The Future of African e-commerce: The Challenges of Scaling On the Continent

By  |  March 1, 2019

At present, e-business in Africa remains a challenge. It may be better than it ever has been, but the truth is that lower literacy and internet penetration levels continue to limit the growth on the continent. However, this will not remain the status quo for long, as smartphone proliferation increases, data costs decrease and usability improves. Wallets, now commonplace, are an excellent example of this’, bypassing the continent’s challenges around depositing, withdrawing and transferring cash, as well as buying airtime and electricity.



Africa represents one of the world’s finest untapped markets, pointed out by MTN’s Herman Singh during a recent presentation on ‘Scaling in Africa’. Unpacking the success story that is Jumia, Africa’s largest online marketplace, he illustrated that the growth of the platform across the continent is comparable to, if not more impressive than, In addition, 41000 active merchants in the ecosystem offered over 6.1 million products ranging from hotels, to real estate, jobs, TV, airtime, restaurants, flights and more.



He explains, “Africa’s e- and m-commerce opportunity has a potential client base of 400 million internet users, and a rapidly emerging middle class expected to grow by 54% between 2020 and 2030 and decreasing data costs in some countries (43-45% decrease in the lowest data plan in both Egypt and Nigeria between 2016 and 2017.” Additionally, in building out financial ecosystems – stores that offer a diversity of products or even online “malls” – Africans will no longer be limited by their location, as long as logistics and payment issues can be solved. Singh stated that Jumia has created a network of over 4000 logistics partners in order to work across the 15 countries they had been working in. And payment by cash at this stage was still commonplace, causing significant challenges.

With respect to payment, enterprises on the continent are seeing the opportunity as well as global merchants now eager to be active in Africa, but need to understand and fast-track the regulation – or lack thereof – across infrastructure issues, handling of cash, wallets and alternative payment methods that they are not accustomed to. They want a one-stop payments provider to get them to these markets so they don’t have to deal with the complexities.

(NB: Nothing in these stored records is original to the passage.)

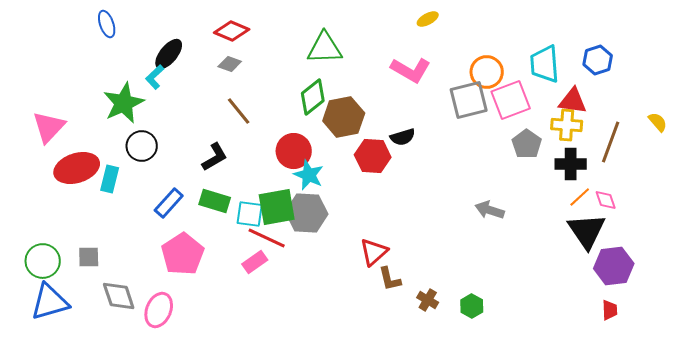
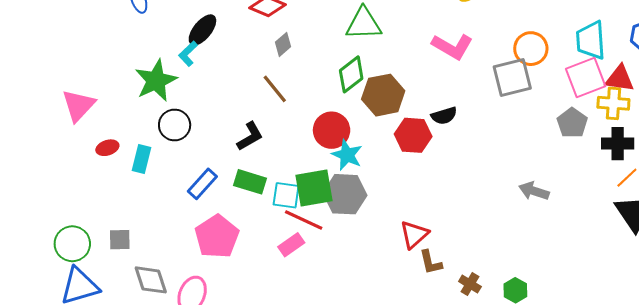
gray diamond: (230, 64) -> (283, 44), moved, turned -60
pink square: (511, 100) -> (586, 77), moved
red ellipse: (77, 168) -> (107, 148), size x0.5

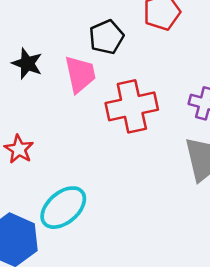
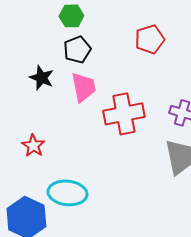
black pentagon: (106, 37) -> (77, 50), moved
cyan ellipse: (63, 208) -> (67, 193), turned 45

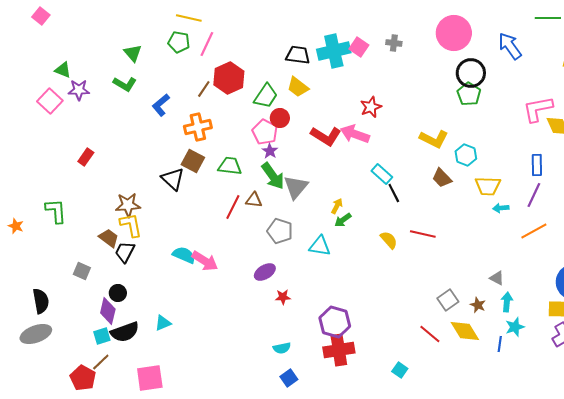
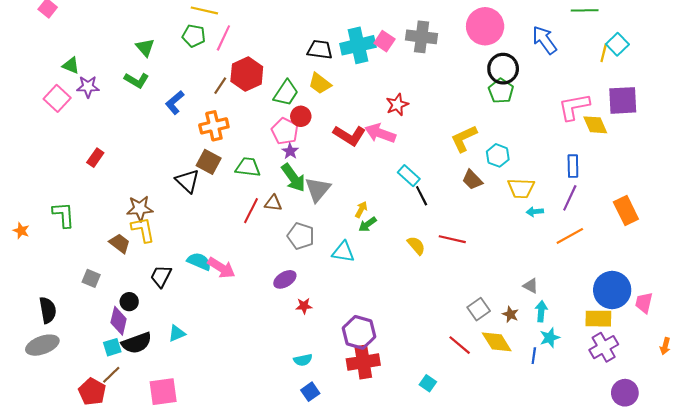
gray cross: (394, 43) -> (422, 37), size x1.8
yellow L-shape: (434, 139) -> (464, 139), turned 128
black trapezoid: (125, 252) -> (161, 276), moved

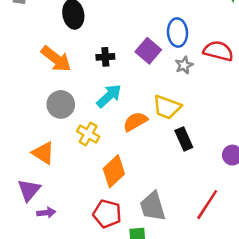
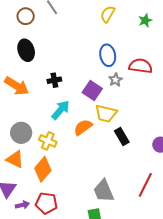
purple square: (148, 51) -> (92, 90), moved
gray circle: (61, 104) -> (21, 133), moved
orange diamond: (114, 171) -> (43, 169), moved
red pentagon: (107, 214) -> (46, 203), moved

Karen Nadasen, Country Manager of PayU South Africa
Karen Nadasen, Country Manager of PayU South Africa

Karen Nadasen, Country Manager of PayU South Africa, the country’s leading payments provider, explains that the role of a ‘payments intermediary’ will be critical, having already dealt with the complexities in these countries and created its own relationships, partnerships and agreements but underpinned by the credibility, infrastructure and proven results of a global brand.

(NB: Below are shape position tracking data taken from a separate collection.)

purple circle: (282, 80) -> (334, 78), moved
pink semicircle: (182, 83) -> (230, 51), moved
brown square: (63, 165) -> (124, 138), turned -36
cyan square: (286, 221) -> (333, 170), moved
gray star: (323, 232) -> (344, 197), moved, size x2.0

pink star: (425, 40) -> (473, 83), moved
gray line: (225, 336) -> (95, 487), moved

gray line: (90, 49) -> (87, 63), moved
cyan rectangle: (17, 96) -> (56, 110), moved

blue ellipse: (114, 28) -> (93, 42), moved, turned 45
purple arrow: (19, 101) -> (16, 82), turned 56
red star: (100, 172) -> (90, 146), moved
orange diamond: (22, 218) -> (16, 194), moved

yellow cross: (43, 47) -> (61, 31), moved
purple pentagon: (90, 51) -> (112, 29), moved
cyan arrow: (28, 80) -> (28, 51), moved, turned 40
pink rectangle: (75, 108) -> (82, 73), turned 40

Nadasen says: “Global Enterprises do not have the time to make mistakes. Hyperlocalisation means we are knowledgeable about the markets we are in and “speak” the local language. This is particularly important with regards to licensing. As we know, some markets in Africa are not as regulated as SA, but this is starting to change. Our partnerships in SA, Kenya and Nigeria have been an essential springboard as we branch out through these “hubs” to cover the rest of Africa.”



The opportunities will be compounded as Sub-Saharan smart device growth is now the fastest in the world. As literacy levels increase, amidst Africa’s new dawn, digital services such as micro-finance will improve lives and enable people to do business, while marketplaces will bring products and stores to people so they can make purchases – assuming enterprises like Jumia continue to expand the delivery network and solve logistics challenges.

“From an African perspective, we use our single integration point for merchants to springboard into Africa using our global infrastructure – leaders in emerging markets in India, Eastern Europe, and Latin America – and then hyperlocalsing the expertise through our groundwork in Africa, offering cross-border execution on payments, compliance and fulfilment. It’s our experience across these emerging markets that has allowed us to deliver a UX that works in these types of market, keeping it simple and accessible.”

In his “What it takes to win” conclusion, Singh outlined why Jumia has been Africa’s most successful online case study to date. He attributes the company’s explosive growth to ten factors – establishing a community of users, building trust, access to the channel itself, a robust payment and micro-payment partner, fulfilment and logistics, merchandising, location and maximising customer insights.

Research firm Statista estimates that the e-commerce sector in Africa’ s 54 countries and 1.25 billion people generated $16.5 billion in revenue in 2017 and forecasts revenue of $29 billion by 2022, despite internet penetration lying at only 35 percent. The potential most certainly exists.